Shuu12121's picture
Update README.md
95276fd verified
---
tags:
- sentence-transformers
- sentence-similarity
- dataset_size:901028
- loss:CosineSimilarityLoss
base_model: Shuu12121/CodeModernBERT-Owl
pipeline_tag: sentence-similarity
library_name: sentence-transformers
metrics:
- pearson_cosine
- accuracy
- f1
model-index:
- name: SentenceTransformer based on Shuu12121/CodeModernBERT-Owl
results:
- task:
type: semantic-similarity
name: Semantic Similarity
dataset:
name: val
type: val
metrics:
- type: pearson_cosine
value: 0.9481467499740959
name: Training Pearson Cosine
- type: accuracy
value: 0.9900051996071408
name: Test Accuracy
- type: f1
value: 0.963323498754483
name: Test F1 Score
license: apache-2.0
datasets:
- google/code_x_glue_cc_clone_detection_big_clone_bench
---
# SentenceTransformer based on `Shuu12121/CodeModernBERT-Owl🦉`
This model is a SentenceTransformer fine-tuned from [`Shuu12121/CodeModernBERT-Owl🦉`](https://huggingface.co/Shuu12121/CodeModernBERT-Owl) on the [BigCloneBench](https://huggingface.co/datasets/google/code_x_glue_cc_clone_detection_big_clone_bench) dataset for **code clone detection**. It maps code snippets into a 768-dimensional dense vector space for semantic similarity tasks.

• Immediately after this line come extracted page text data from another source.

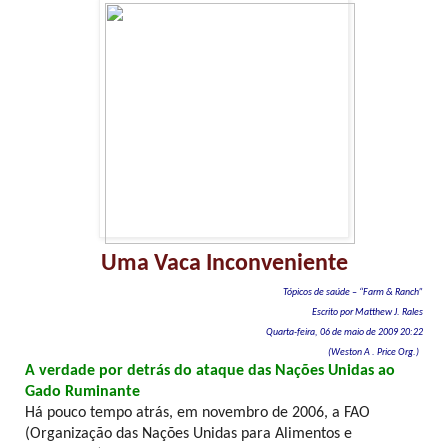
Uma Vaca Inconveniente
Tópicos de saúde – “Farm & Ranch”
Escrito por Matthew J. Rales
Quarta-feira, 06 de maio de 2009 20:22
(Weston A . Price Org.)
A verdade por detrás do ataque das Nações Unidas ao
Gado Ruminante
Há pouco tempo atrás, em novembro de 2006, a FAO
(Organização das Nações Unidas para Alimentos e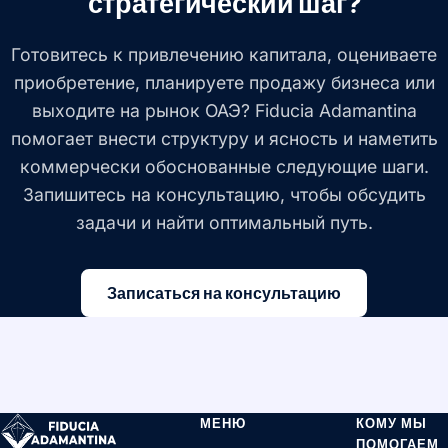
стратегический шаг?
Готовитесь к привлечению капитала, оцениваете
приобретение, планируете продажу бизнеса или
выходите на рынок ОАЭ? Fiducia Adamantina
помогает внести структуру и ясность и наметить
коммерчески обоснованные следующие шаги.
Запишитесь на консультацию, чтобы обсудить
задачи и найти оптимальный путь.
Записаться на консультацию
МЕНЮ
КОМУ МЫ
ПОМОГАЕМ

## 🎯 Distinctive Performance and Stability
This model achieves **very high accuracy and F1 scores** in code clone detection.
One particularly noteworthy characteristic is that **changing the similarity threshold has minimal impact on classification performance**.
This indicates that the model has learned to **clearly separate clones from non-clones**, resulting in a **stable and reliable similarity score distribution**.
| Threshold | Accuracy | F1 Score |
|-------------------|-------------------|--------------------|
| 0.5 | 0.9900 | 0.9633 |
| 0.85 | 0.9903 | 0.9641 |
| 0.90 | 0.9902 | 0.9637 |
| 0.95 | 0.9887 | 0.9579 |
| 0.98 | 0.9879 | 0.9540 |
- **High Stability**: Between thresholds of 0.85 and 0.98, accuracy and F1 scores remain nearly constant.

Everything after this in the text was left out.